[Saved entries]
---
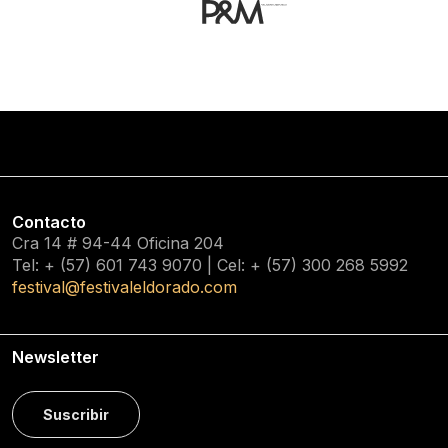
Contacto
Cra 14 # 94-44 Oficina 204
Tel: + (57) 601
743 9070
| Cel: + (57)
300 268 5992
festival@festivaleldorado.com
Newsletter
Suscribir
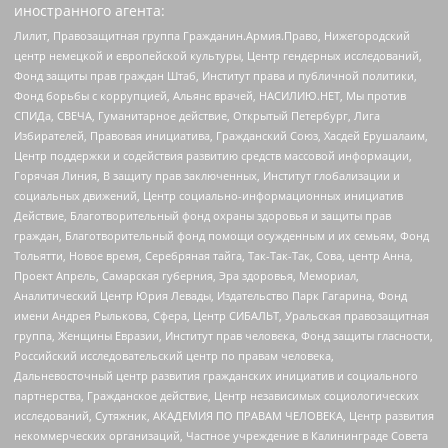
иностранного агента:
Лилит, Правозащитная группа Гражданин.Армия.Право, Нижегородский
центр немецкой и европейской культуры, Центр гендерных исследований,
Фонд защиты прав граждан Штаб, Институт права и публичной политики,
Фонд борьбы с коррупцией, Альянс врачей, НАСИЛИЮ.НЕТ, Мы против
СПИДа, СВЕЧА, Гуманитарное действие, Открытый Петербург, Лига
Избирателей, Правовая инициатива, Гражданский Союз, Хасдей Ерушалаим,
Центр поддержки и содействия развитию средств массовой информации,
Горячая Линия, В защиту прав заключенных, Институт глобализации и
социальных движений, Центр социально-информационных инициатив
Действие, Благотворительный фонд охраны здоровья и защиты прав
граждан, Благотворительный фонд помощи осужденным и их семьям, Фонд
Тольятти, Новое время, Серебряная тайга, Так-Так-Так, Сова, центр Анна,
Проект Апрель, Самарская губерния, Эра здоровья, Мемориал,
Аналитический Центр Юрия Левады, Издательство Парк Гагарина, Фонд
имени Андрея Рылькова, Сфера, Центр СИБАЛЬТ, Уральская правозащитная
группа, Женщины Евразии, Институт прав человека, Фонд защиты гласности,
Российский исследовательский центр по правам человека,
Дальневосточный центр развития гражданских инициатив и социального
партнерства, Гражданское действие, Центр независимых социологических
исследований, Сутяжник, АКАДЕМИЯ ПО ПРАВАМ ЧЕЛОВЕКА, Центр развития
некоммерческих организаций, Частное учреждение в Калининграде Совета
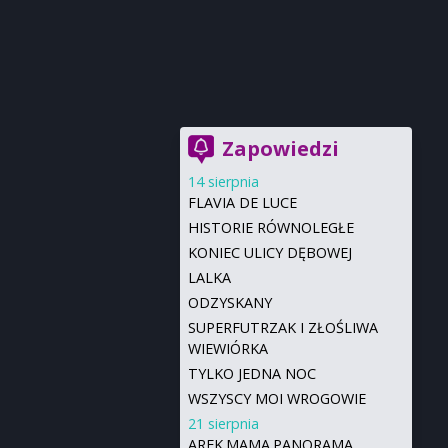
Zapowiedzi
14 sierpnia
FLAVIA DE LUCE
HISTORIE RÓWNOLEGŁE
KONIEC ULICY DĘBOWEJ
LALKA
ODZYSKANY
SUPERFUTRZAK I ZŁOŚLIWA
WIEWIÓRKA
TYLKO JEDNA NOC
WSZYSCY MOI WROGOWIE
21 sierpnia
AREK.MAMA.PANORAMA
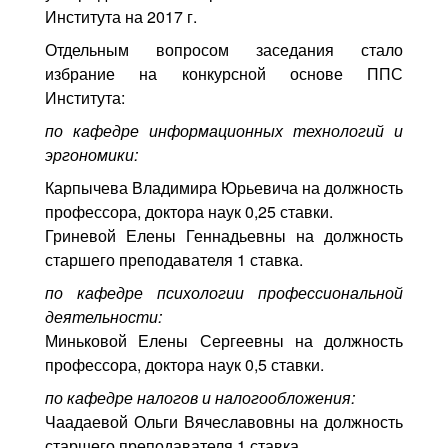
Института на 2017 г.
Отдельным вопросом заседания стало
избрание на конкурсной основе ППС
Института:
по кафедре информационных технологий и
эргономики:
Карпычева Владимира Юрьевича на должность
профессора, доктора наук 0,25 ставки.
Гриневой Елены Геннадьевны на должность
старшего преподавателя 1 ставка.
по кафедре психологии профессиональной
деятельности:
Миньковой Елены Сергеевны на должность
профессора, доктора наук 0,5 ставки.
по кафедре налогов и налогообложения:
Чаадаевой Ольги Вячеславовны на должность
старшего преподавателя 1 ставка.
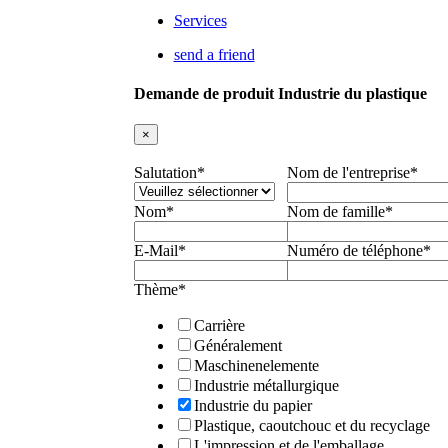
Services
send a friend
Demande de produit Industrie du plastique
×
Salutation
*
Nom de l'entreprise
*
Nom
*
Nom de famille
*
E-Mail
*
Numéro de téléphone
*
Thème
*
Carrière
Généralement
Maschinenelemente
Industrie métallurgique
Industrie du papier
Plastique, caoutchouc et du recyclage
L'impression et de l'emballage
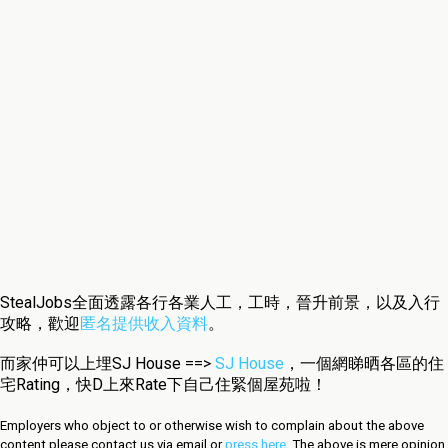
StealJobs全面透露各行各業人工，工時，晉升前景，以及入行
攻略，歡迎
匿名提供收入資料
。
而家仲可以上埋SJ House ==>
SJ House
，一個網睇晒各區的住
宅Rating，快D上來Rate下自己住緊個屋苑啦！
Employers who object to or otherwise wish to complain about the above
content please contact us via email or
press here
.
The above is mere opinion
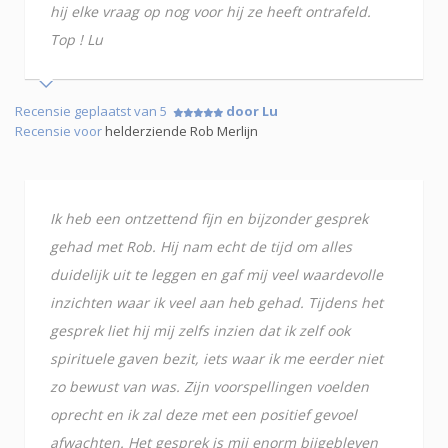
hij elke vraag op nog voor hij ze heeft ontrafeld.
Top ! Lu
Recensie geplaatst van 5
door Lu
Recensie voor
helderziende Rob Merlijn
Ik heb een ontzettend fijn en bijzonder gesprek
gehad met Rob. Hij nam echt de tijd om alles
duidelijk uit te leggen en gaf mij veel waardevolle
inzichten waar ik veel aan heb gehad. Tijdens het
gesprek liet hij mij zelfs inzien dat ik zelf ook
spirituele gaven bezit, iets waar ik me eerder niet
zo bewust van was. Zijn voorspellingen voelden
oprecht en ik zal deze met een positief gevoel
afwachten. Het gesprek is mij enorm bijgebleven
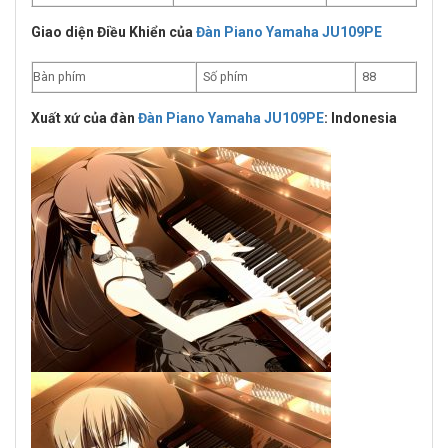
Giao diện Điều Khiển của
Đàn Piano Yamaha JU109PE
Bàn phím
Số phím
88
Xuất xứ của đàn
Đàn Piano Yamaha JU109PE
: Indonesia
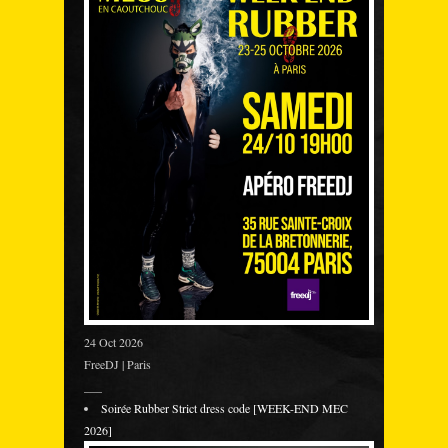
24 Oct 2026
FreeDJ | Paris
___
Soirée Rubber Strict dress code [WEEK-END MEC
2026]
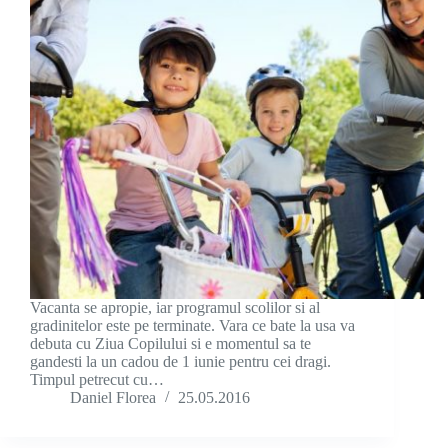
Vacanta se apropie, iar programul scolilor si al
gradinitelor este pe terminate. Vara ce bate la usa va
debuta cu Ziua Copilului si e momentul sa te
gandesti la un cadou de 1 iunie pentru cei dragi.
Timpul petrecut cu…
Daniel Florea
25.05.2016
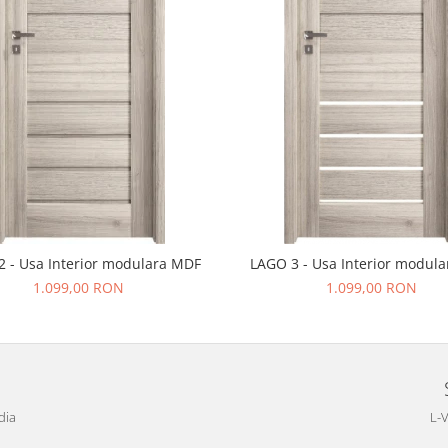
 - Usa Interior modulara MDF
LAGO 3 - Usa Interior modul
1.099,00 RON
1.099,00 RON
dia
L-V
---
EXERCISE → What is the number of lines in the records that include "Industrie"? Answer with that number alone.

ANSWER SECTION → 3